The Hanjin Shipping bankruptcy may be behind a recent surge in freight moving inland from West Coast ports, as shippers look to expedite goods delayed on Hanjin vessels and in Hanjin containers to inland distribution points as the fourth quarter and holiday season loom.
There are signs in some rate and shipping data, in addition to anecdotal evidence, that the backlog of freight caused by the bankruptcy is breaking up and trucks and intermodal trains are moving those goods inland. What’s not clear is how long that shipping surge might last.
The number of spot market truck loads posted in the Los Angeles area were twice as high as normal in mid-September, pushing up spot truckload rates, load board operator DAT Solutions said. Outbound truckloads spiked after Hanjin ships began to discharge containers.

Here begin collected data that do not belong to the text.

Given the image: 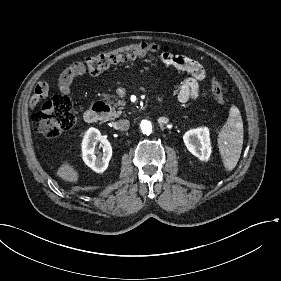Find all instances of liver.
<instances>
[{
  "instance_id": "1",
  "label": "liver",
  "mask_w": 281,
  "mask_h": 281,
  "mask_svg": "<svg viewBox=\"0 0 281 281\" xmlns=\"http://www.w3.org/2000/svg\"><path fill=\"white\" fill-rule=\"evenodd\" d=\"M57 175L68 182H76L78 180V173L68 163H64L57 172Z\"/></svg>"
}]
</instances>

Los Angeles was the No. 2 market for available outbound loads in the week that ended Sept. 24, after Chicago, DAT said. Load posts in the LA market increased to more than 4,000 loads per day, about twice as many as the more typical 2,000 loads per day.
At the same time, truck posts declined from about 900 per day to between 600 and 700 per day, DAT said. On Friday, Sept. 23, the DAT load-to-truck ratio was 6.6 for vans out of LA. On the previous Friday, Sept. 17, the load-to-truck ratio was 6.5 loads per truck.
“Those are much higher than normal levels,” a DAT spokesperson said. The average LA outbound spot rate was up 2 cents to $2.01 per mile during the week ending Sept. 24. Long-haul eastbound rates rose highest on average, the load board operator said.
That could point to importers rushing to get freight delayed by the Hanjin collapse to distribution centers and stores in the Midwest, East, and Southeast where everything from Halloween masks to Thanksgiving decorations and Christmas lights is already on sale.
“Retailers are already beginning to shift their inventories around, mostly eastward, to prevent stock-outs while they wait for inventory replenishment to arrive, belatedly, at the West Coast ports,” DAT said. “Meanwhile, some are scrambling to make new arrangements for the goods that are stuck on Hanjin container ships that are now returning to Asia.”
Truck freight volumes and rates off the West Coast typically increase in September, which is traditionally the beginning of the peak truck-shipping season as Asian imports arrive and must be moved to retail distribution centers before Black Friday in November.
However, recent years have seen much more moderate fall “peaks” for truck freight as shipping and consumption patterns change, with more Asian cargo shipped earlier in the year and more purchases made online and closer to the holidays in December.
That makes it possible, if not proven, that the September surge is more closely related to the Hanjin crisis than just to the peak shipping season.
IDS Transportation, a third-party logistics provider, also saw excess truck capacity start to tighten, pushing up intermodal rates.
“Truck capacity is getting consumed through the transload expedited needs and intermodal capacity is getting consumed by the not as urgent movements,” IDS said. The big question now is how long will this “peak” last, and when can we anticipate the rates starting to come back down?”
Intermodal spot rates from the West Coast to Chicago and Dallas have each spiked twice in September as shippers reacted to Hanjin's failure. The rate to Chicago from Los Angeles rose more than 50 percent in month since Hanjin failed and the rate to Dallas is up nearly 40 percent in the same time frame, according to the IDS spot rates as displated on JOC.com's Market Data Hub. The rates to Chicago and Dallas have held steady at $2,835 and $2,860, respectively, for the last two weeks. Future increases are uncertain given the weak demand and excess capacity in the market, but the rates could rise further as they also held steady for two weeks in the middle of September before jumping again September 19.